Il faut emprunter une piste boueuse et glissante pour parvenir aux locaux qui font office de lieu de culte à des membres de la communauté chrétienne protestante Tafat.
Nous sommes à la cité Bekkar, au centre-ville de Tizi Ouzou.
L’habitation, menacée sérieusement par un glissement de terrain, ne paie pas de mine.

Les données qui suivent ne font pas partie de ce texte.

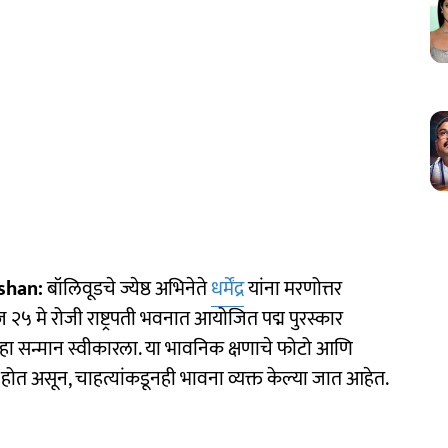
shan:
बॉलिवूडचे ज्येष्ठ अभिनेते
धर्मेंद्र
यांना मरणोत्तर
२५ मे रोजी राष्ट्रपती भवनात आयोजित पद्म पुरस्कार
तीने हा सन्मान स्वीकारला. या भावनिक क्षणाचे फोटो आणि
होत असून, चाहत्यांकडूनही भावना व्यक्त केल्या जात आहेत.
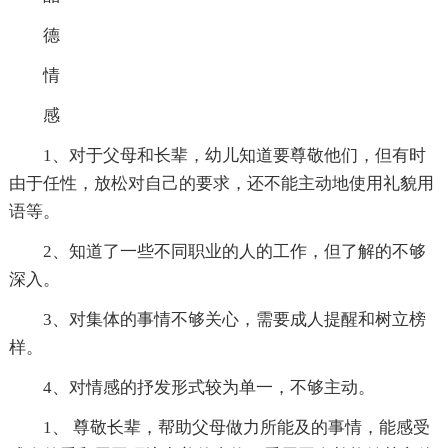
德
情
感
1、对于父母和长辈，幼儿知道要尊敬他们，但有时
由于任性，放松对自己的要求，还不能主动地使用礼貌用
语等。
2、知道了一些不同职业的人的工作，但了解的不够
深入。
3、对集体的事情不够关心，需要成人提醒和树立榜
样。
4、对情感的抒发形式较为单一，不够主动。
1、 尊敬长辈，帮助父母做力所能及的事情，能感受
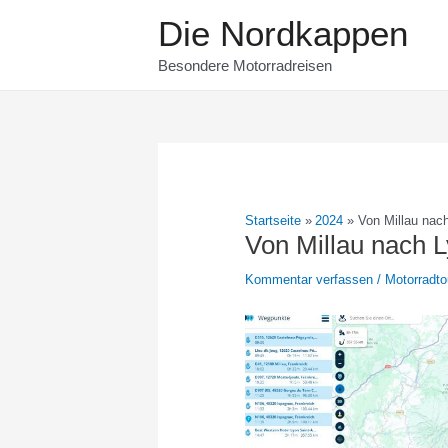
Zum
Die Nordkappen
Inhalt
springen
Besondere Motorradreisen
Startseite
2024
Von Millau nac
Von Millau nach 
Kommentar verfassen
/
Motorradto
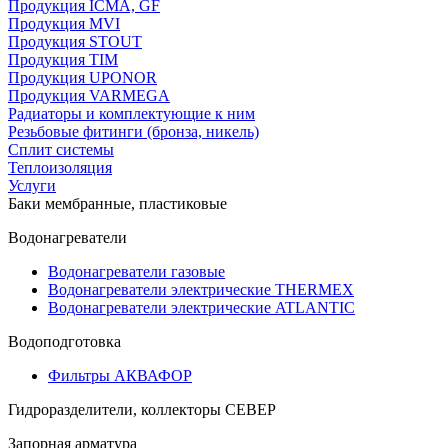
Продукция ICMA, GF
Продукция MVI
Продукция STOUT
Продукция TIM
Продукция UPONOR
Продукция VARMEGA
Радиаторы и комплектующие к ним
Резьбовые фитинги (бронза, никель)
Сплит системы
Теплоизоляция
Услуги
Баки мембранные, пластиковые
Водонагреватели
Водонагреватели газовые
Водонагреватели электрические THERMEX
Водонагреватели электрические ATLANTIC
Водоподготовка
Фильтры АКВАФОР
Гидроразделители, коллекторы СЕВЕР
Запорная арматура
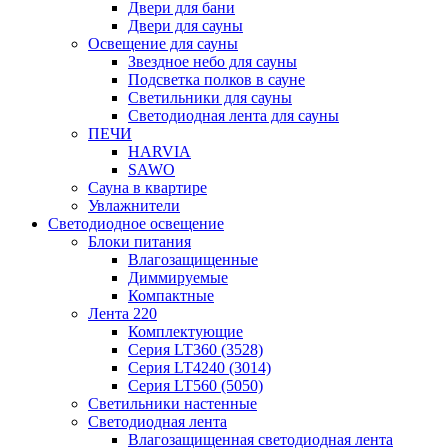
Двери для бани
Двери для сауны
Освещение для сауны
Звездное небо для сауны
Подсветка полков в сауне
Светильники для сауны
Светодиодная лента для сауны
ПЕЧИ
HARVIA
SAWO
Сауна в квартире
Увлажнители
Светодиодное освещение
Блоки питания
Влагозащищенные
Диммируемые
Компактные
Лента 220
Комплектующие
Серия LT360 (3528)
Серия LT4240 (3014)
Серия LT560 (5050)
Светильники настенные
Светодиодная лента
Влагозащищенная светодиодная лента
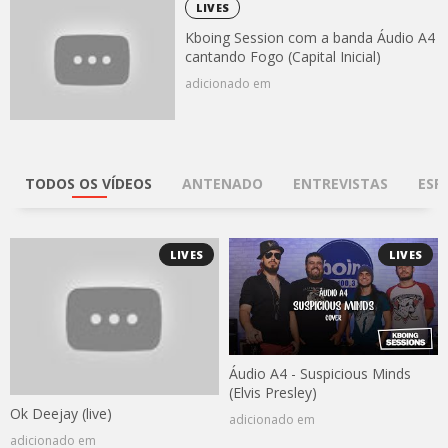
LIVES
Kboing Session com a banda Áudio A4
cantando Fogo (Capital Inicial)
adicionado em
TODOS OS VÍDEOS
ANTENADO
ENTREVISTAS
ESP
LIVES
LIVES
Áudio A4 - Suspicious Minds
(Elvis Presley)
Ok Deejay (live)
adicionado em
adicionado em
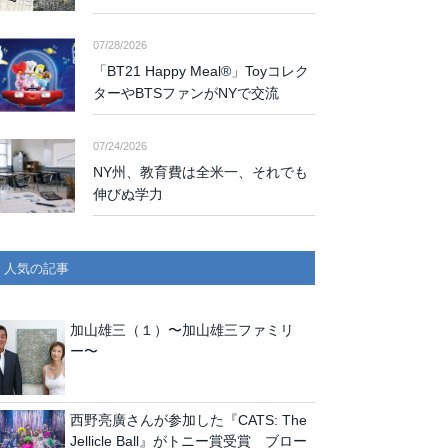
07/28/2026
「BT21 Happy Meal®」Toyコレク
ターやBTSファンがNYで交流
07/24/2026
NY州、教育費は全米一、それでも
伸びぬ学力
人気の記事
加山雄三（１）〜加山雄三ファミリ
ー〜
西野亮廣さんが参加した『CATS: The
Jellicle Ball』がトニー賞受賞 ブロー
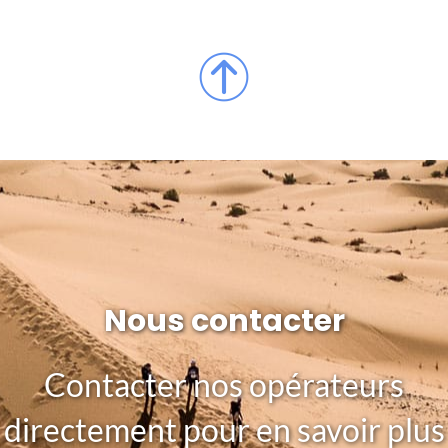
Nous contacter
Contacter nos opérateurs
directement pour en savoir plus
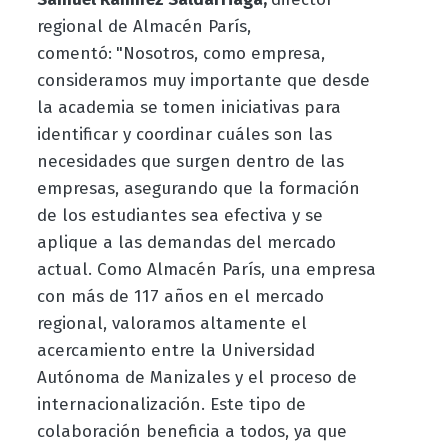
regional de Almacén París,
comentó:
"Nosotros, como empresa,
consideramos muy importante que desde
la academia se tomen iniciativas para
identificar y coordinar cuáles son las
necesidades que surgen dentro de las
empresas, asegurando que la formación
de los estudiantes sea efectiva y se
aplique a las demandas del mercado
actual. Como Almacén París, una empresa
con más de 117 años en el mercado
regional, valoramos altamente el
acercamiento entre la Universidad
Autónoma de Manizales y el proceso de
internacionalización. Este tipo de
colaboración beneficia a todos, ya que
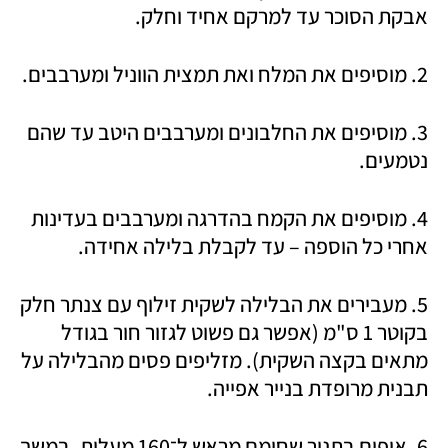
אבקת הסוכר עד למרקם אחיד וחלק.
2. מוסיפים את המלח ואת תמצית הווניל ומערבבים.
3. מוסיפים את החלבונים ומערבבים היטב עד שהם 
נטמעים.
4. מוסיפים את הקמח בהדרגה ומערבבים בעדינות 
אחרי כל הוספה – עד לקבלת בלילה אחידה.
5. מעבירים את הבלילה לשקית זילוף עם צנתר חלק 
בקוטר 1 ס"מ (אפשר גם פשוט לגזור חור בגודל 
מתאים בקצה השקית). מזליפים פסים מהבלילה על 
תבנית מרופדת בנייר אפייה.
6. אופים בתנור שחומם מראש ל־160 מעלות, במשך 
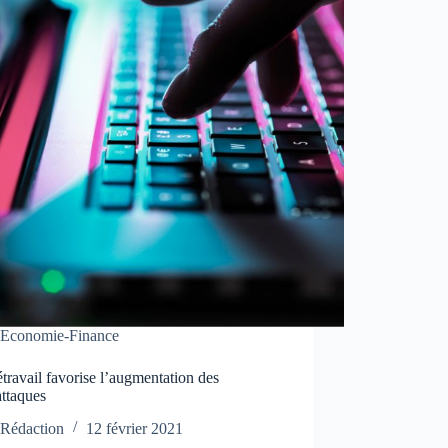
Economie-Finance
étravail favorise l’augmentation des
attaques
Rédaction
12 février 2021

Un chantier où s’enchevêtrent sacs d’ordures éventrés, madriers et autres matériaux de construction. C’est au rez-de-chaussée de cette bâtisse, dans de modestes garages, que des fidèles affiliés à l’Eglise protestante d’Algérie ont l’habitude de célébrer leur messe hebdomadaire. Samedi, ils ont été empêchés d’y accéder pour l’accomplissement de leur culte par des résidents de la cité Bekkar, auxquels se sont joints des habitants des cités mitoyennes Cotitex et Krim Belkacem. Tout a commencé dans la matinée du 26 décembre lorsqu’une cinquantaine d’individus ont investi les lieux et sommé les concernés de cesser toute activité dans ce nouveau siège de l’église. Ils ont ensuite dressé un bloc humain pour empêcher d’autres adhérents d’y pénétrer. « Ici, c’est la terre d’Islam, allez prier ailleurs ! », auraient lancé certains protestataires à l’endroit des fidèles de confession chrétienne. Les esprits s’échauffent. Des pourparlers sont engagés pour appeler au calme.
L’église toujours fermée
Selon des témoins, l’affrontement entre les deux camps a été évité grâce à l’intervention des services de sécurité. Hier, au moment de notre passage, « l’église » était toujours fermée. « Ils sont venus ce matin (hier, ndlr) récupérer quelques affaires, ils sont repartis juste après », s’empresse de répondre un maçon affairé sur un chantier mitoyen. 13h, direction cité Bekkar. Peu de monde dans les rues en cette journée fériée de l’Achoura.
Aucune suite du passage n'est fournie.